Transcribe every entry word for word, but drop the pictures.

[Start of Attachment]

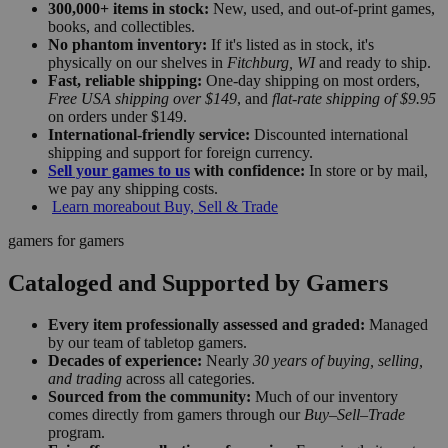
300,000+ items in stock:
New, used, and out-of-print games,
books, and collectibles.
No phantom inventory:
If it's listed as in stock, it's
physically on our shelves in
Fitchburg, WI
and ready to ship.
Fast, reliable shipping:
One-day shipping on most orders,
Free USA shipping over $149
, and
flat-rate shipping of $9.95
on orders under $149.
International-friendly service:
Discounted international
shipping and support for foreign currency.
Sell your games to us
with confidence:
In store or by mail,
we pay any shipping costs.
Learn more
about Buy, Sell & Trade
gamers for gamers
Cataloged and Supported by Gamers
Every item professionally assessed and graded:
Managed
by our team of tabletop gamers.
Decades of experience:
Nearly
30 years of buying, selling,
and trading
across all categories.
Sourced from the community:
Much of our inventory
comes directly from gamers through our
Buy–Sell–Trade
program.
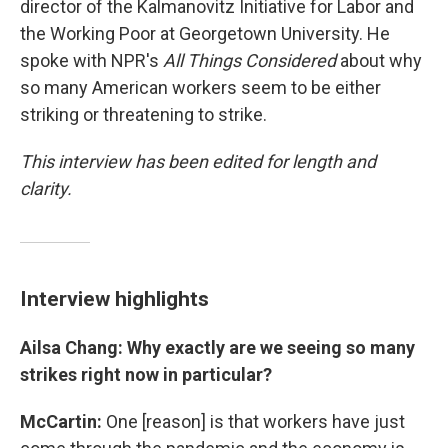
director of the Kalmanovitz Initiative for Labor and
the Working Poor at Georgetown University. He
spoke with NPR's
All Things Considered
about why
so many American workers seem to be either
striking or threatening to strike.
This interview has been edited for length and
clarity.
Interview highlights
Ailsa Chang: Why exactly are we seeing so many
strikes right now in particular?
McCartin:
One [reason] is that workers have just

[End of Attachment]

Output for this exercise:
300,000+ items in stock:
New, used, and out-of-print games,
books, and collectibles.
No phantom inventory:
If it's listed as in stock, it's
physically on our shelves in
Fitchburg, WI
and ready to ship.
Fast, reliable shipping:
One-day shipping on most orders,
Free USA shipping over $149
, and
flat-rate shipping of $9.95
on orders under $149.
International-friendly service:
Discounted international
shipping and support for foreign currency.
Sell your games to us
with confidence:
In store or by mail,
we pay any shipping costs.
Learn more
about Buy, Sell & Trade
gamers for gamers
Cataloged and Supported by Gamers
Every item professionally assessed and graded:
Managed
by our team of tabletop gamers.
Decades of experience:
Nearly
30 years of buying, selling,
and trading
across all categories.
Sourced from the community:
Much of our inventory
comes directly from gamers through our
Buy–Sell–Trade
program.
director of the Kalmanovitz Initiative for Labor and
the Working Poor at Georgetown University. He
spoke with NPR's
All Things Considered
about why
so many American workers seem to be either
striking or threatening to strike.
This interview has been edited for length and
clarity.
Interview highlights
Ailsa Chang: Why exactly are we seeing so many
strikes right now in particular?
McCartin:
One [reason] is that workers have just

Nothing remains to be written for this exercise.